Aquafil Opens First American Carpet Recycling Facility in Arizona
Italian nylon fiber manufacturer Aquafil opened its first carpet recycling facility in the United States. The new 116,000 square feet building in Phoenix, Arizona, has the capacity to turn 36 million pounds of old carpets into raw material annually, the company says.
Aquafil manufactures a polymer called Nylon 6, and operates in two main product areas: bulk continuous filaments for carpets and nylon textile filaments for garments. The company has 16 plants that employ more than 2,700 people in Italy, Slovenia, Croatia, Germany, the United Kingdom, Thailand, China — and now the United States.
Aquafil USA president Franco Rossi said that 3.5 billion pounds of carpets get discarded every year in the United States, adding that only 2 or 3% of that amount is recycled — the rest goes to landfills or is incinerated.
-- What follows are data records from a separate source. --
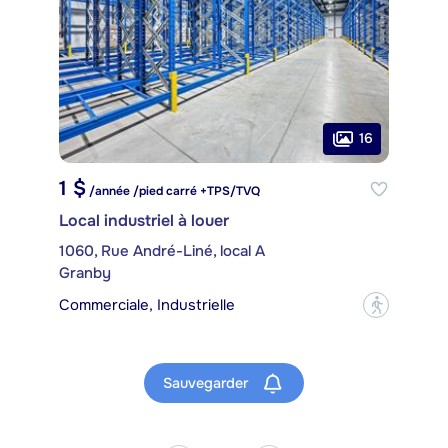
16
1 $
/année /pied carré +TPS/TVQ
Local industriel à louer
1060, Rue André-Liné, local A
Granby
Commerciale, Industrielle
?
Sauvegarder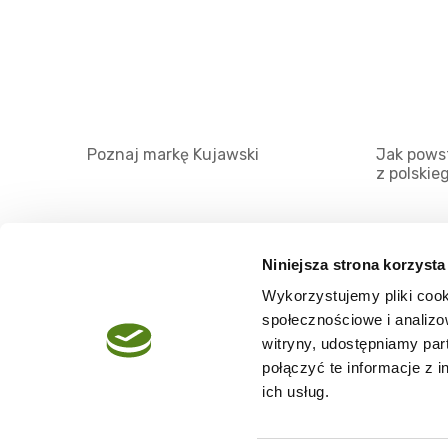
Poznaj markę Kujawski
Jak powst
z polskie
Niniejsza strona korzysta
Wykorzystujemy pliki cook
O serwisie
społecznościowe i analizo
Regulamin
witryny, udostępniamy pa
połączyć te informacje z 
Polityka prywatności
ich usług.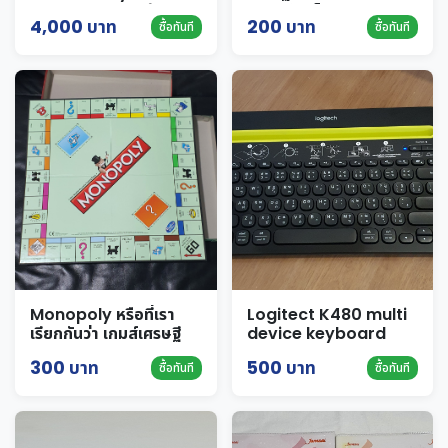
Resident Evil แท้ ลาย
เหมาะกับเด็กๆ
4,000 บาท
200 บาท
ซื้อทันที
ซื้อทันที
Umbrella จากเกมส์
Resident Evil ของแท้
Monopoly หรือที่เรา
Logitect K480 multi
เรียกกันว่า เกมส์เศรษฐี
device keyboard
300 บาท
500 บาท
ซื้อทันที
ซื้อทันที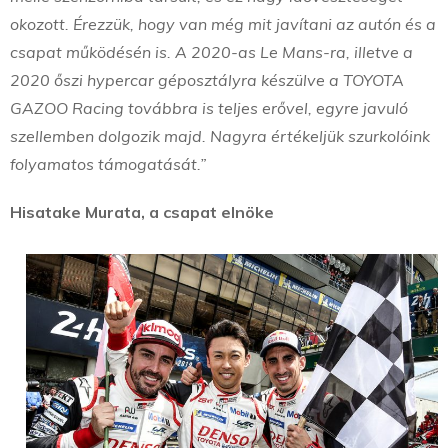
okozott. Érezzük, hogy van még mit javítani az autón és a
csapat működésén is. A 2020-as Le Mans-ra, illetve a
2020 őszi hypercar géposztályra készülve a TOYOTA
GAZOO Racing továbbra is teljes erővel, egyre javuló
szellemben dolgozik majd. Nagyra értékeljük szurkolóink
folyamatos támogatását.”
Hisatake Murata, a csapat elnöke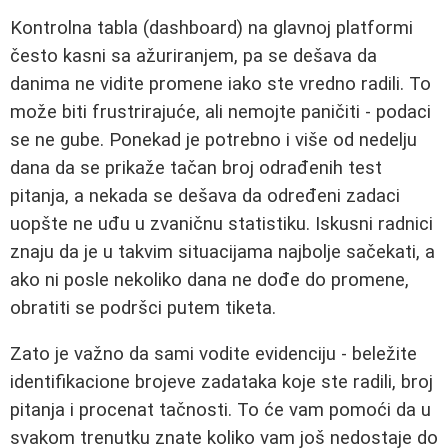
Kontrolna tabla (dashboard) na glavnoj platformi
često kasni sa ažuriranjem, pa se dešava da
danima ne vidite promene iako ste vredno radili. To
može biti frustrirajuće, ali nemojte paničiti - podaci
se ne gube. Ponekad je potrebno i više od nedelju
dana da se prikaže tačan broj odrađenih test
pitanja, a nekada se dešava da određeni zadaci
uopšte ne uđu u zvaničnu statistiku. Iskusni radnici
znaju da je u takvim situacijama najbolje sačekati, a
ako ni posle nekoliko dana ne dođe do promene,
obratiti se podršci putem tiketa.
Zato je važno da sami vodite evidenciju - beležite
identifikacione brojeve zadataka koje ste radili, broj
pitanja i procenat tačnosti. To će vam pomoći da u
svakom trenutku znate koliko vam još nedostaje do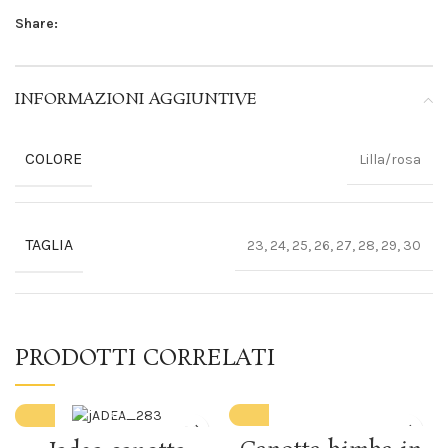
Share:
INFORMAZIONI AGGIUNTIVE
COLORE
Lilla/rosa
TAGLIA
23, 24, 25, 26, 27, 28, 29, 30
PRODOTTI CORRELATI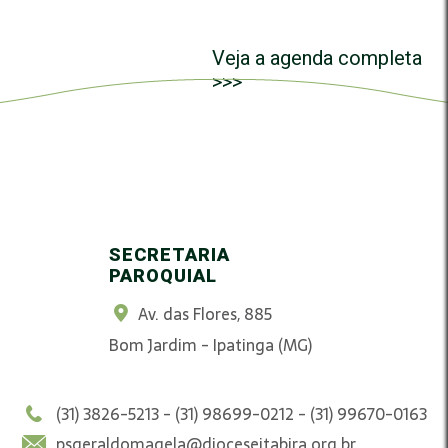
Veja a agenda completa
>>>
SECRETARIA
PAROQUIAL
Av. das Flores, 885
Bom Jardim - Ipatinga (MG)
(31) 3826-5213 - (31) 98699-0212 - (31) 99670-0163
psgeraldomagela@dioceseitabira.org.br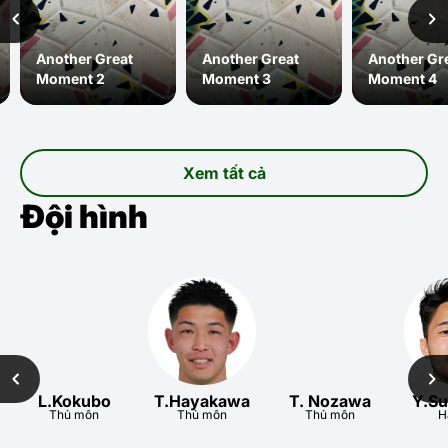
Another Great
Another Great
Another Gre
Moment 2
Moment 3
Moment 4
Xem tất cả
Đội hình
L.Kokubo
T.Hayakawa
T. Nozawa
Y.S
Thủ môn
Thủ môn
Thủ môn
H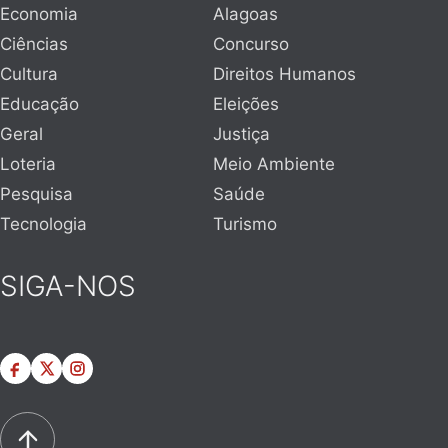
Economia
Alagoas
Ciências
Concurso
Cultura
Direitos Humanos
Educação
Eleições
Geral
Justiça
Loteria
Meio Ambiente
Pesquisa
Saúde
Tecnologia
Turismo
SIGA-NOS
At the new facility in Arizona, old carpets are broken down into three main components: polypropylene destined for the injection molding industry, calcium carbonate for road construction or concrete, and Nylon 6 that will go into the company’s Econyl regeneration process to create new products.
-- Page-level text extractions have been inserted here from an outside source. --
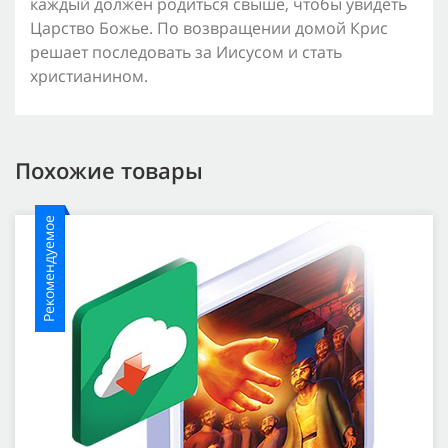
каждый должен родиться свыше, чтобы увидеть
Царство Божье. По возвращении домой Крис
решает последовать за Иисусом и стать
христианином.
Похожие товары
Рекомендуемое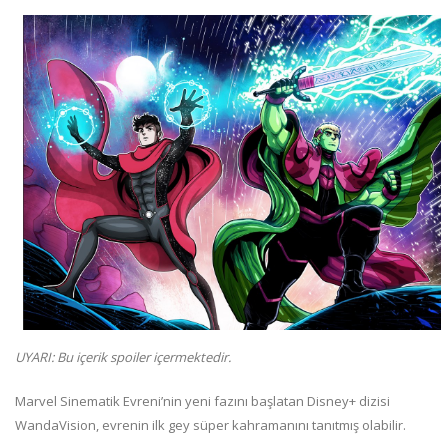
UYARI: Bu içerik spoiler içermektedir.
Marvel Sinematik Evreni’nin yeni fazını başlatan Disney+ dizisi
WandaVision, evrenin ilk gey süper kahramanını tanıtmış olabilir.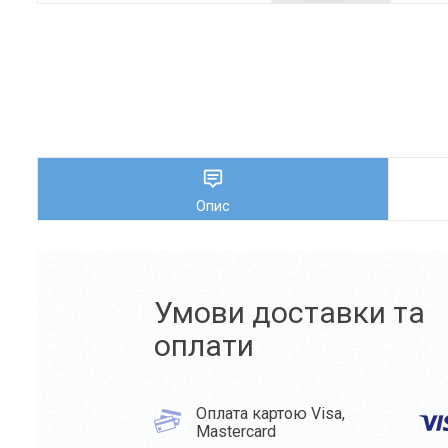
Опис
Умови доставки та
оплати
Оплата картою Visa,
Mastercard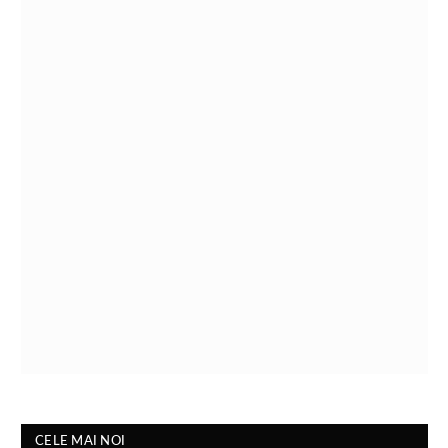
CELE MAI NOI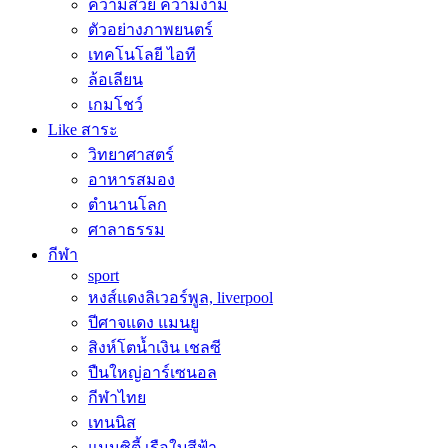
ความสวย ความงาม
ตัวอย่างภาพยนตร์
เทคโนโลยี ไอที
ล้อเลียน
เกมโชว์
Like สาระ
วิทยาศาสตร์
อาหารสมอง
ตำนานโลก
ศาลาธรรม
กีฬา
sport
หงส์แดงลิเวอร์พูล, liverpool
ปีศาจแดง แมนยู
สิงห์โตน้ำเงิน เชลซี
ปืนใหญ่อาร์เซนอล
กีฬาไทย
เทนนิส
แมนซิตี้ เรือใบสีฟ้า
Nylon 6 polymer from the American recycling facility goes to an Aquafil depolymerization facility in Slovenia, where the polymer gets converted along with other plastic waste into Econyl fiber for apparel and carpets.
“In a circular economy industry, we should manufacture everything with the end in mind,” Giulio Bonazzi, Aquafil’s CEO, said at an opening ceremony for the Phoenix facility last month.
The company aims to build more carpet recycling facilities in the United States. At the inaugural event in Phoenix, Rossi announced plans to open a second recycling facility in Woodland, California, in 2019.